■ **Problem details**
Which lines in the records below contain the word "التربية"? Return each of them.

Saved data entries
'''

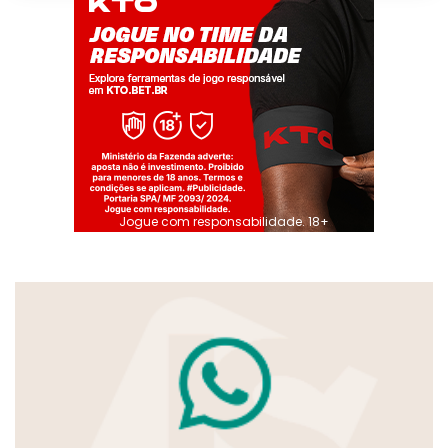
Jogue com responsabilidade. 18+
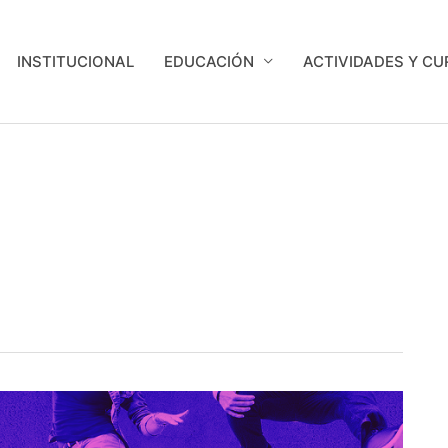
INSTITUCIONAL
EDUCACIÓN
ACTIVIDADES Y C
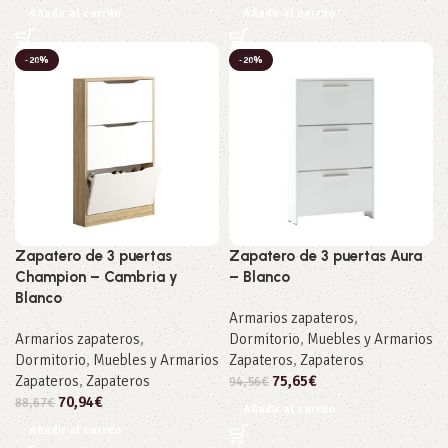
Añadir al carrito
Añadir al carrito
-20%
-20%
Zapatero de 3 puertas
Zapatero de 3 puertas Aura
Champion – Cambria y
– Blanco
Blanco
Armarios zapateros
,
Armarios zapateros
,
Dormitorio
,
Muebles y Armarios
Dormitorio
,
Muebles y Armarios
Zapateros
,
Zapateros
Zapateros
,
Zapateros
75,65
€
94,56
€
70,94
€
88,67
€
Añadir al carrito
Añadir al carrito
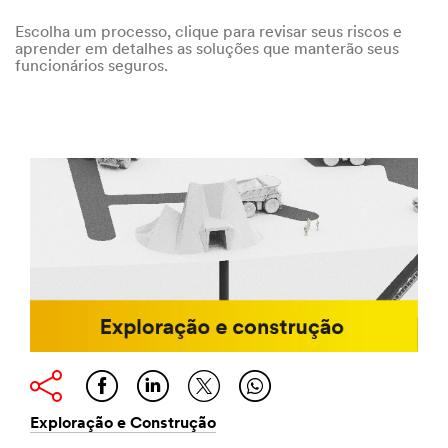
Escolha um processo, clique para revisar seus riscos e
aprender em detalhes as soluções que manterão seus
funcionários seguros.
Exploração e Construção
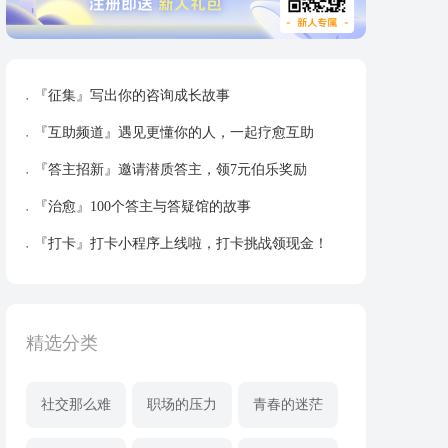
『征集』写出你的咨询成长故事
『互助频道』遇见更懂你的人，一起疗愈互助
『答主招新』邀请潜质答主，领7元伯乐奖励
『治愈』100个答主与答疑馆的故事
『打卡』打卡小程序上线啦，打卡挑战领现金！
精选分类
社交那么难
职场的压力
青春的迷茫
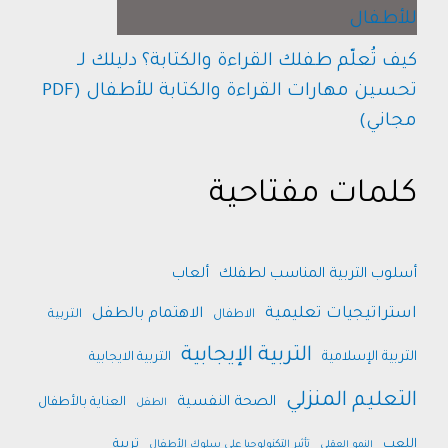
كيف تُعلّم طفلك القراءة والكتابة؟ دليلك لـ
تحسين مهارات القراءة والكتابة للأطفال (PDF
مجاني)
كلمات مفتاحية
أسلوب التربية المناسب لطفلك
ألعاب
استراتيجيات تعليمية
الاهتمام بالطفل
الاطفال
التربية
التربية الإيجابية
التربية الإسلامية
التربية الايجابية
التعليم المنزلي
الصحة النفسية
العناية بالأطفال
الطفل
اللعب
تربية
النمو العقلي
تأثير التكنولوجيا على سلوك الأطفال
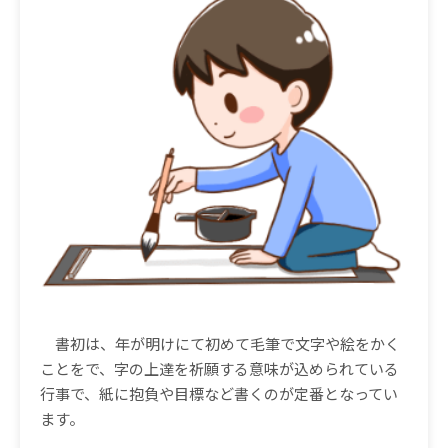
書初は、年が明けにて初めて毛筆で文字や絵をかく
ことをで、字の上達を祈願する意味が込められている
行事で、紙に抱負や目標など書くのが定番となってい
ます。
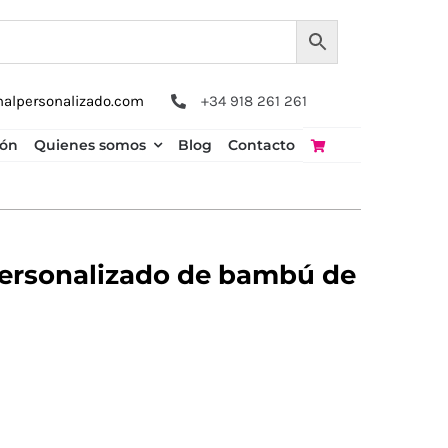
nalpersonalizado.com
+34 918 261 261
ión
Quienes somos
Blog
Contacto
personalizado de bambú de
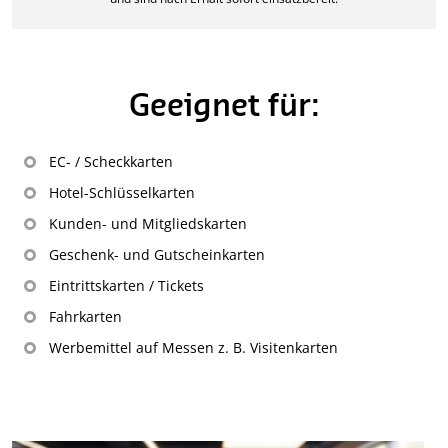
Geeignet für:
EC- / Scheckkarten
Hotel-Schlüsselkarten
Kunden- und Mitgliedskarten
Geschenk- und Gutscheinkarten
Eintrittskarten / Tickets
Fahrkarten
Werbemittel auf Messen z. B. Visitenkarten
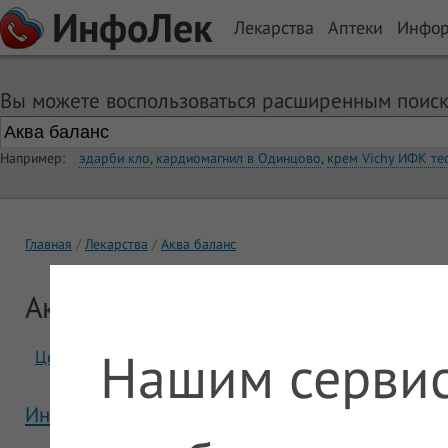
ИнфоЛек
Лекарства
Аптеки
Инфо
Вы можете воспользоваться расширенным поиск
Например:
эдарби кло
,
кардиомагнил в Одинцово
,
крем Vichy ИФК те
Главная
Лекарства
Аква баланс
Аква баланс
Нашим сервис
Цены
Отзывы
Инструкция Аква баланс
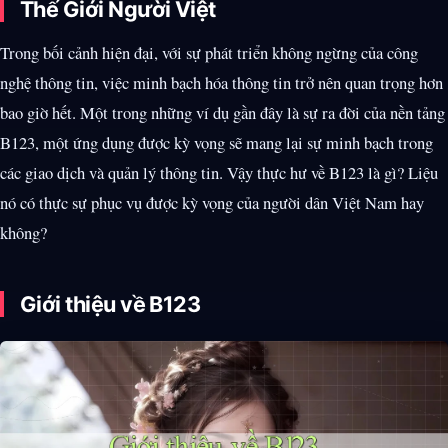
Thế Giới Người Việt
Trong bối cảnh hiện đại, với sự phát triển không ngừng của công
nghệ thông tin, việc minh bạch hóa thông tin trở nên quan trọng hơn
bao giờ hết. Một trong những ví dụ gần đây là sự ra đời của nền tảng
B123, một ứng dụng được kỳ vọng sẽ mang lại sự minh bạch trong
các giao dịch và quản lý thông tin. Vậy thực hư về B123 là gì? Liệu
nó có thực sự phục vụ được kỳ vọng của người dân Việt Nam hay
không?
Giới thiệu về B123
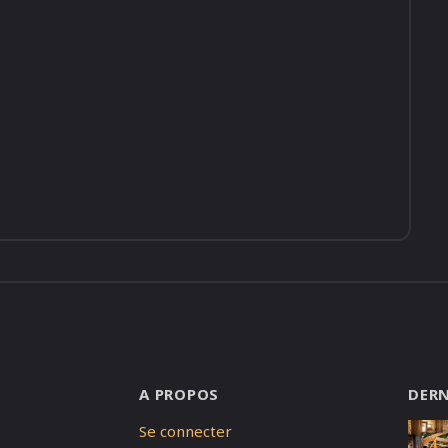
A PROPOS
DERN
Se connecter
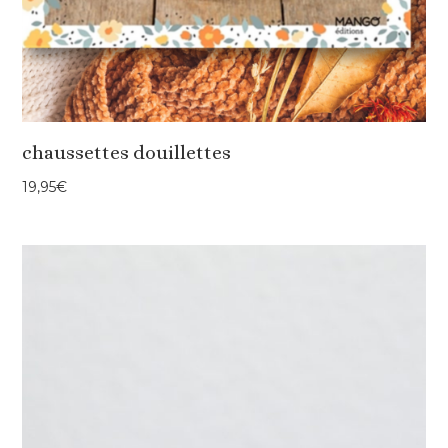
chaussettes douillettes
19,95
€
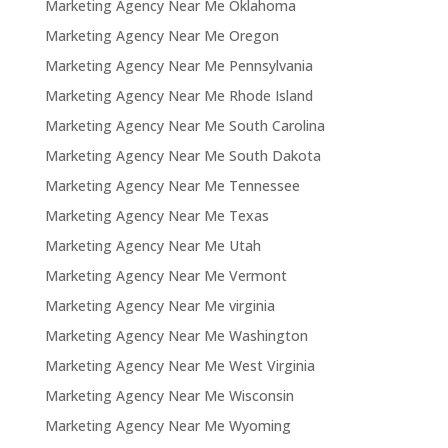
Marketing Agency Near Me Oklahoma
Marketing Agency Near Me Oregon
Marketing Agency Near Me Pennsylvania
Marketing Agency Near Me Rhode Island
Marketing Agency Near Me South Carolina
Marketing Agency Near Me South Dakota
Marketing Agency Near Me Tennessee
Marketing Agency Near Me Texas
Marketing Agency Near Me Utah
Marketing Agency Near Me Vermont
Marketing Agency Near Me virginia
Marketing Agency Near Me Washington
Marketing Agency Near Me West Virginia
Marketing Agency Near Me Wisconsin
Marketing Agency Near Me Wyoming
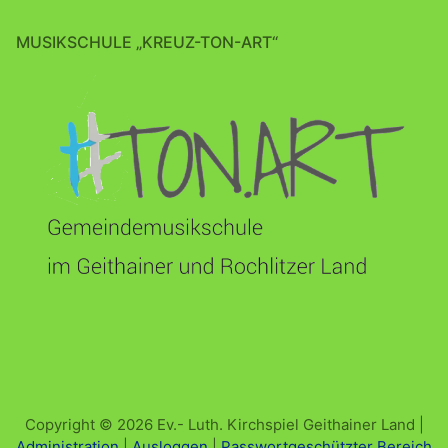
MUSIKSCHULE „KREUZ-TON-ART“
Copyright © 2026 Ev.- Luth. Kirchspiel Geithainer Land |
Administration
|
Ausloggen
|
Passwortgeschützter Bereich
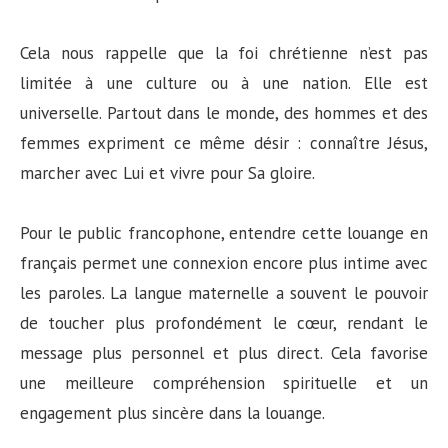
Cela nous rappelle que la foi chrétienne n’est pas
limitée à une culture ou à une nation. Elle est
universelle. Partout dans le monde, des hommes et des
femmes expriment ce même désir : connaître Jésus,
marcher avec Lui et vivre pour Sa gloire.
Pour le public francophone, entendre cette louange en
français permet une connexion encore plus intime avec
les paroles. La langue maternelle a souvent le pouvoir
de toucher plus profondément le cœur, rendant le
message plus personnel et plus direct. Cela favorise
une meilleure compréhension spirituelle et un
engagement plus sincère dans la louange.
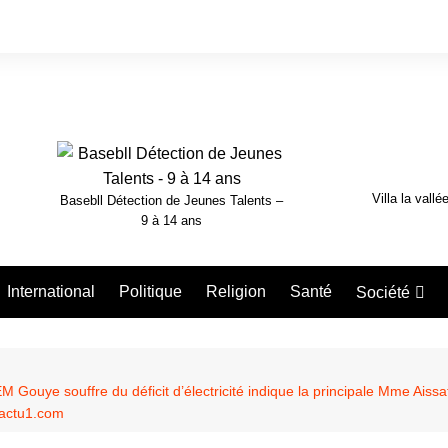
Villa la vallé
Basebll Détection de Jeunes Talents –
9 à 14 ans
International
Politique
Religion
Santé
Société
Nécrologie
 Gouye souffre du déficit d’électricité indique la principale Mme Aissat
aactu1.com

'''

■ **Written response**
أسلوب التربية المناسب لطفلك
التربية
التربية الإيجابية
التربية الإسلامية
التربية الايجابية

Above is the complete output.